Yüzlerce TRT çalışanı da aşılanamıyor
Basın kartı sahibi gazetecilerin aşılama sürecinde öncelikli gruplar arasına alınması, TRT’de "Özel Hukuka Tabi Personel" statüsünde çalışan yüzlerce medya çalışanının durumunu da gündeme getirdi. TRT’nin bu personellerine unvan vermemesi nedeniyle sarı basın kartı alamayan yüzlerce kişi de aşı programı kapsamına alınmadı. "Aşı olamıyorum çünkü sarı basın kartım yok" diyen TRT kameramanı Faruk Yüce, unvan verilmediği için basın kartı başvurusu bile yapamadığını ifade ediyor.

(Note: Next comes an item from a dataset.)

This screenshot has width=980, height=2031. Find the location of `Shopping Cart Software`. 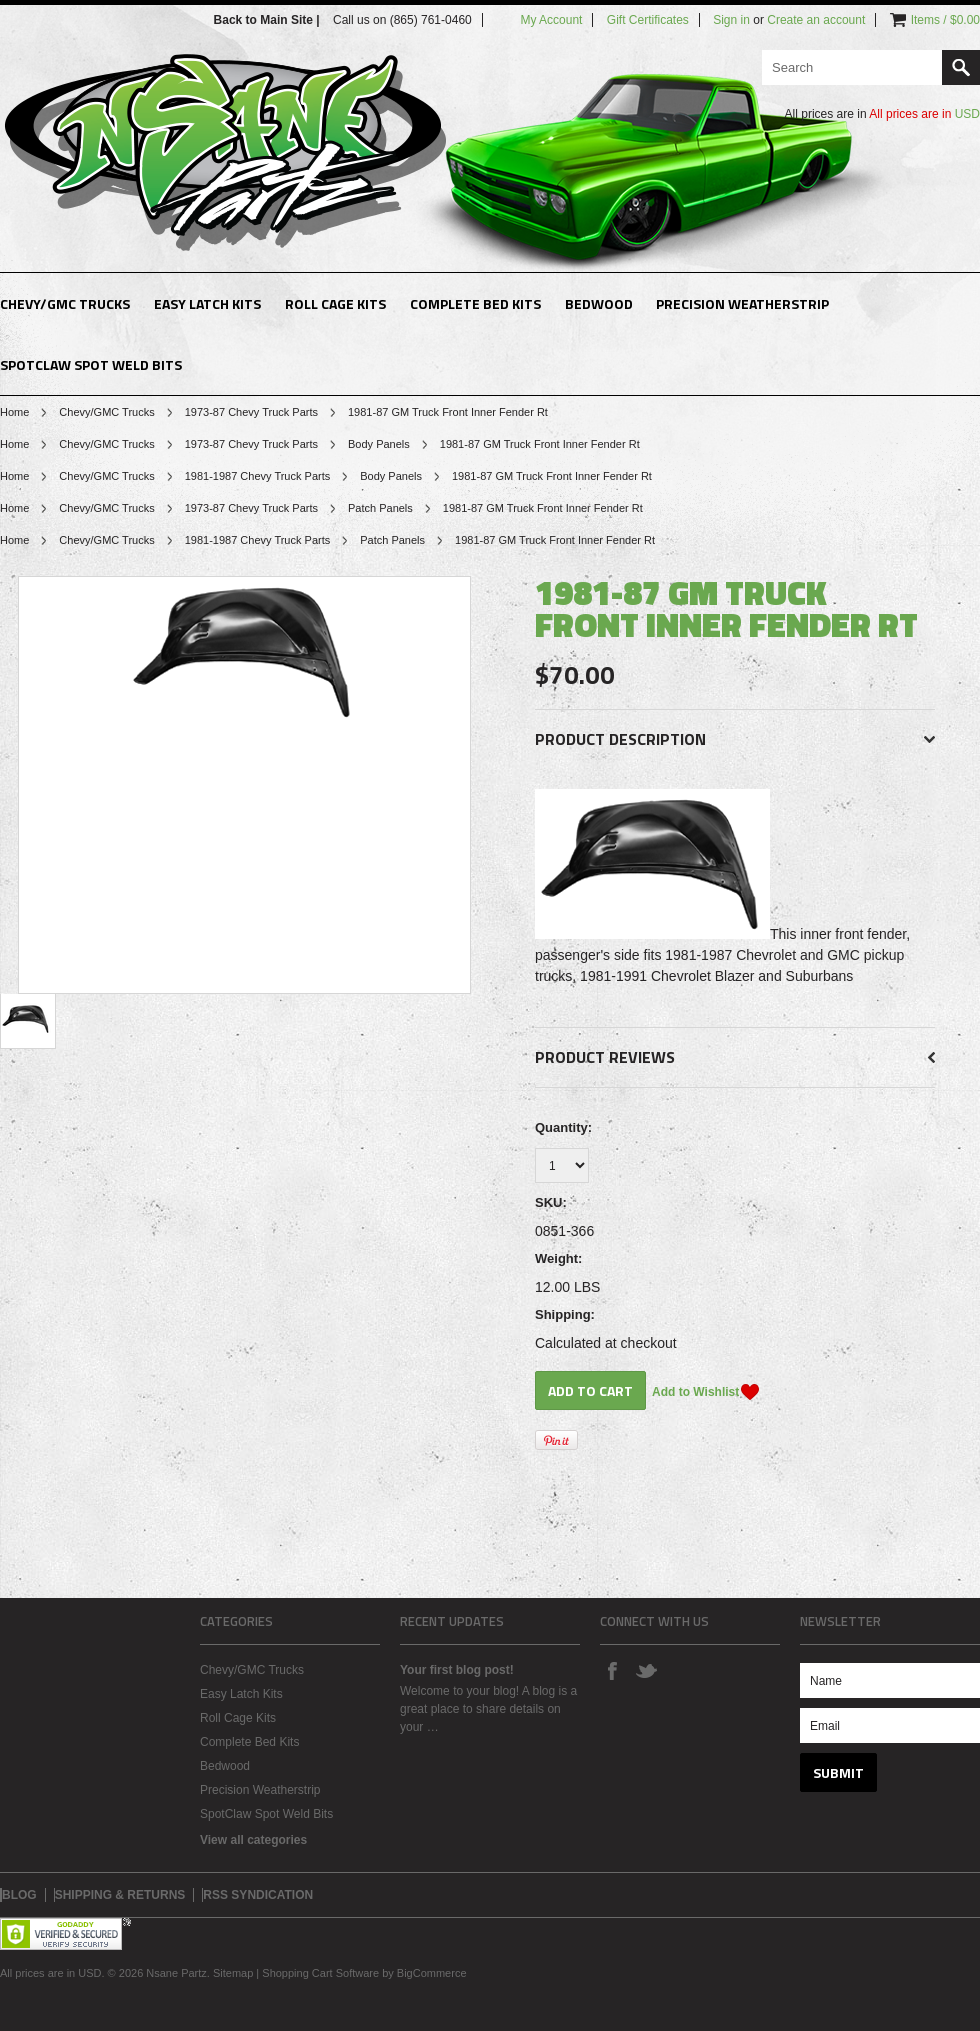

Shopping Cart Software is located at coordinates (320, 1973).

Cumhurbaşkanı ve bakanların programını takip ettiğini ve yurt dışı görevleri nedeniyle yüksek risk altında olduğunu söyleyen Yüce, aşılama için yeniden bir düzenleme yapılması gerektiğini düşünüyor: "Sonuçta sahada aktif olarak çalışıyoruz. Hepimiz çalışıyorsak, hepimiz risk taşıyoruz. Bir risk varsa hepimiz o risk altındayız. Kurumlardan personel listesi istenerek yapılabilir. Bu işe kökten bir çözüm bulunması lazım. Bu sistemin kart değil sahada çalışan kişilere uyarlanarak yapılması lazım. Çok sayıda meslektaşımız zaten risk altında. Sadece meslektaş değil, bulunduğu ortamlardaki herkes risk altında. Yeni bir düzenleme istiyoruz."

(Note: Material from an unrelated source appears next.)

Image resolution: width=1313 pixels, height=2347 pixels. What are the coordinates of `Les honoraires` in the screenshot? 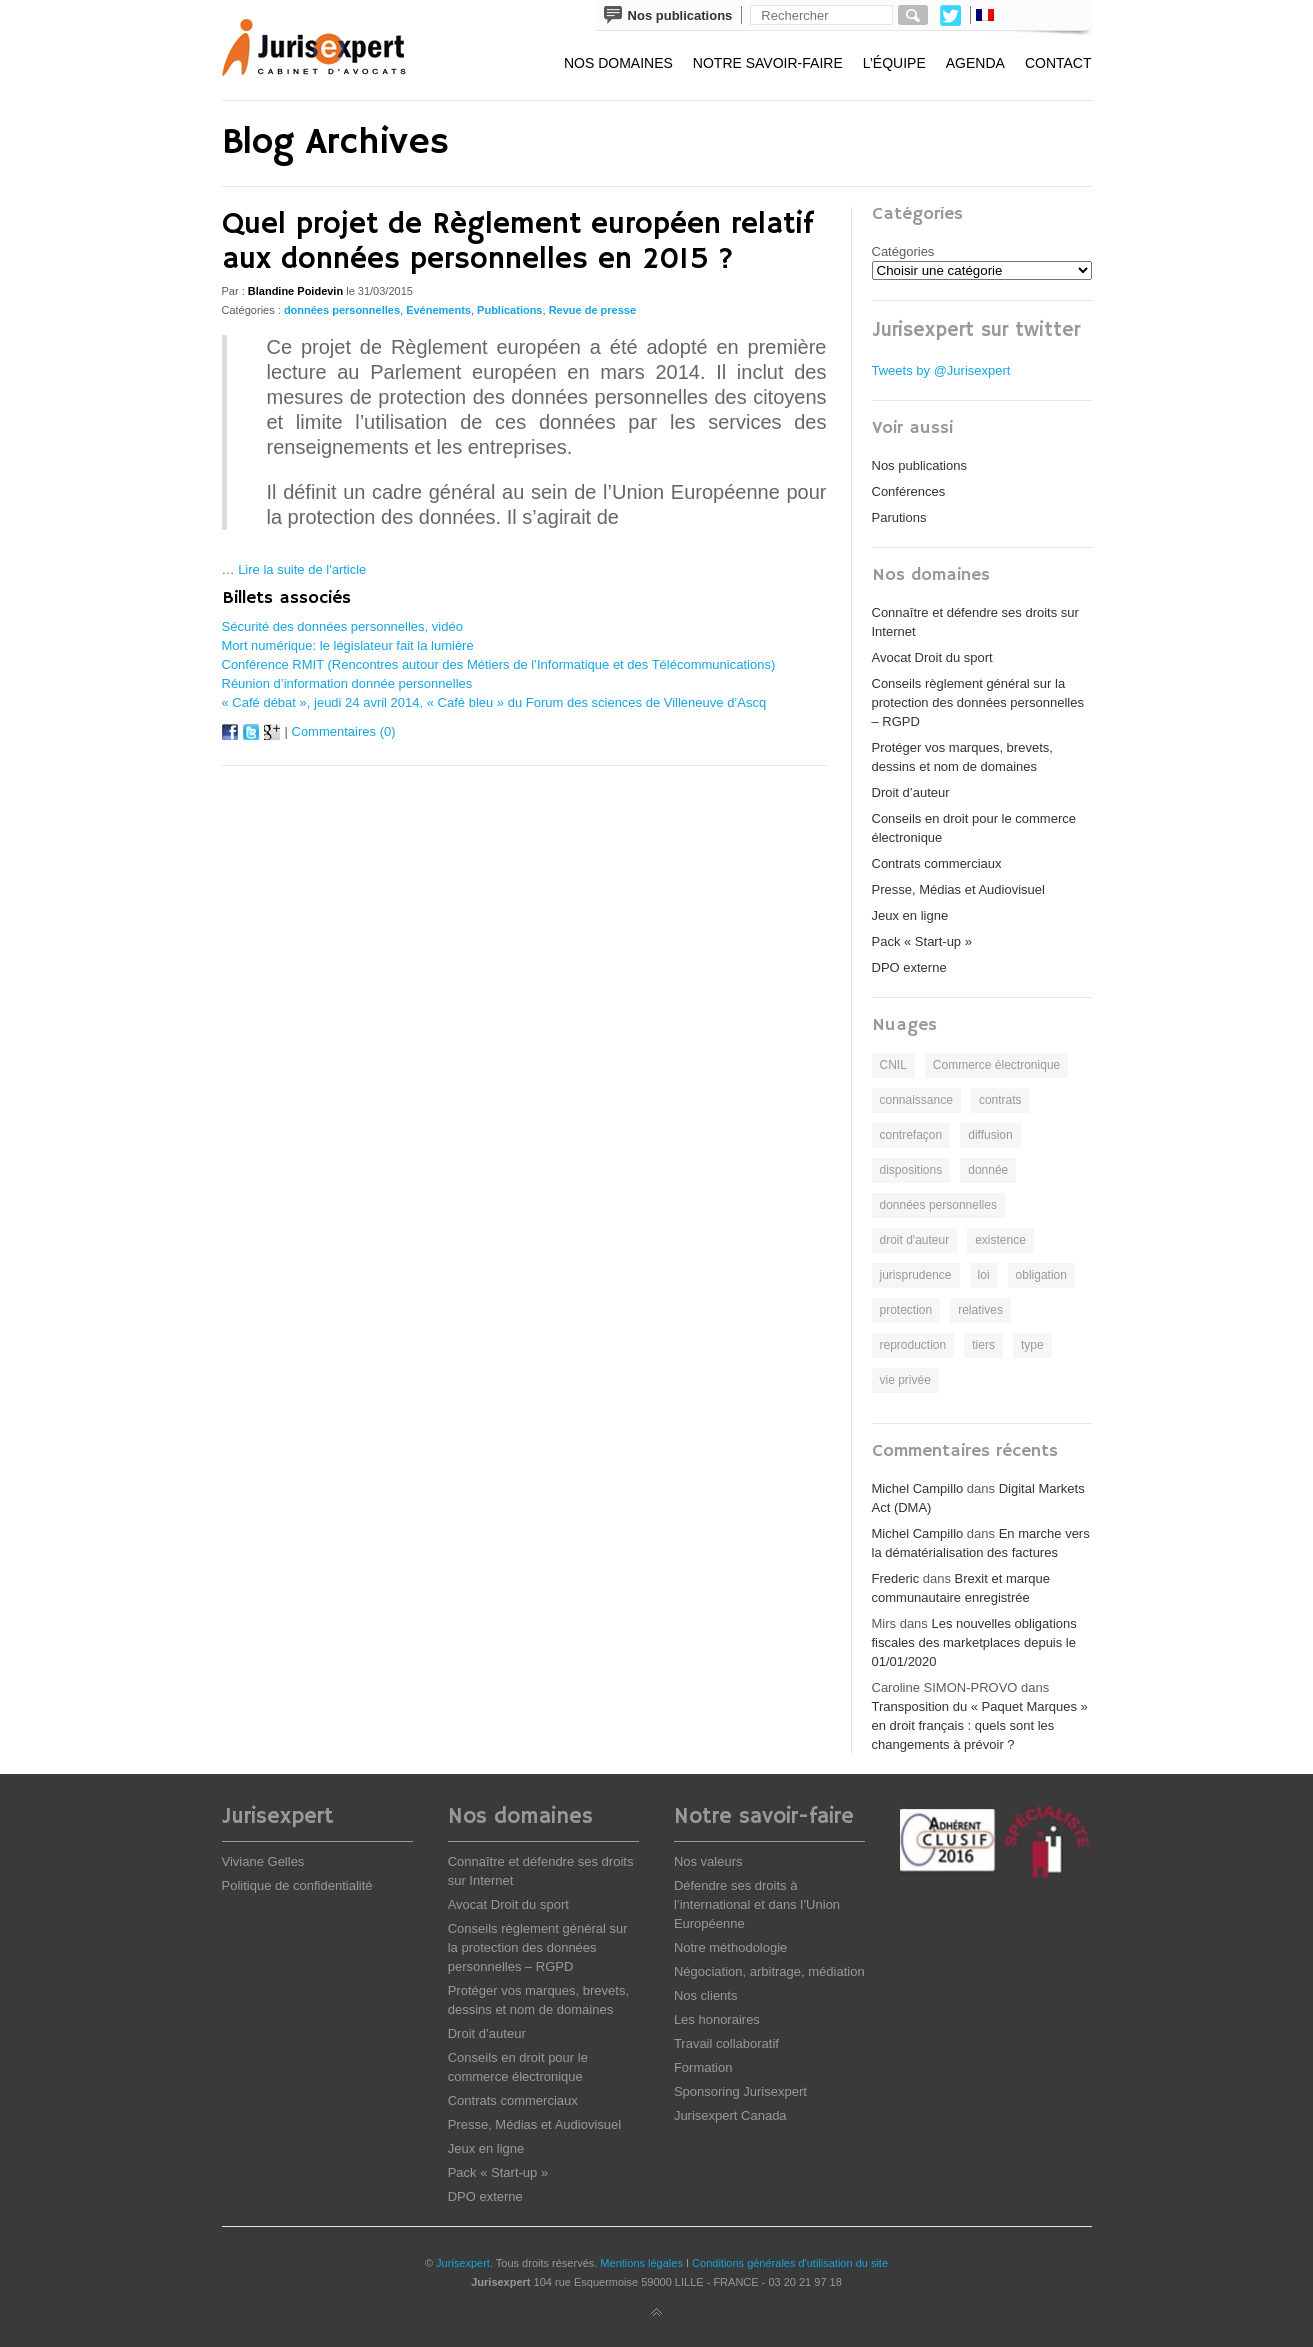 It's located at (717, 2019).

Basın İş Kanunu’na tabi çalışan ve basın kartı olmayan gazetecilere de önümüzdeki günlerde randevu sisteminin açılacağı ifade ediliyor. Ancak, 212 sayılı kanuna göre çalıştırılmayan çok sayıda gazeteci de var. Haber ajansları bünyesinde çalışan ve normal sigortalı gösterilen basın çalışanları da aşı programı dışında kalacak. Bir haber ajansının İstanbul ekibinde çalışan M.A. da onlardan biri. Günde 10 saat sahada çalıştığını söyleyen M.A. kendisiyle birlikte bu şekilde çalışan çok sayıda meslektaşının risk altında olduğunu ifade ediyor.
Aynı işi yapan meslektaşlarının aşı randevusu alabildiğini, ancak kendisinin Basın İş Kanunu’na bağlı çalışmadığı için hiçbir zaman aşı olamayacağını söyleyen M.A., bu sorunun bir an önce çözülmesini istiyor: "Kurumlarımız daha az tazminat ödemek için bizi normal sigortalı gösteriyor. Dolayısıyla basın kartı da alamıyoruz. Ancak diğer gazeteciler gibi, hatta onlardan daha çok sahada çalışıyoruz. Koronavirüsün en yaygın olduğu dönemlerde de ajans muhabirleri olarak hep sahadaydık. Böyle bir ayrımcılığın yapılması bizi yüksek risk altında bırakıyor. Kesinlikle bir düzenleme yapılması gerekir."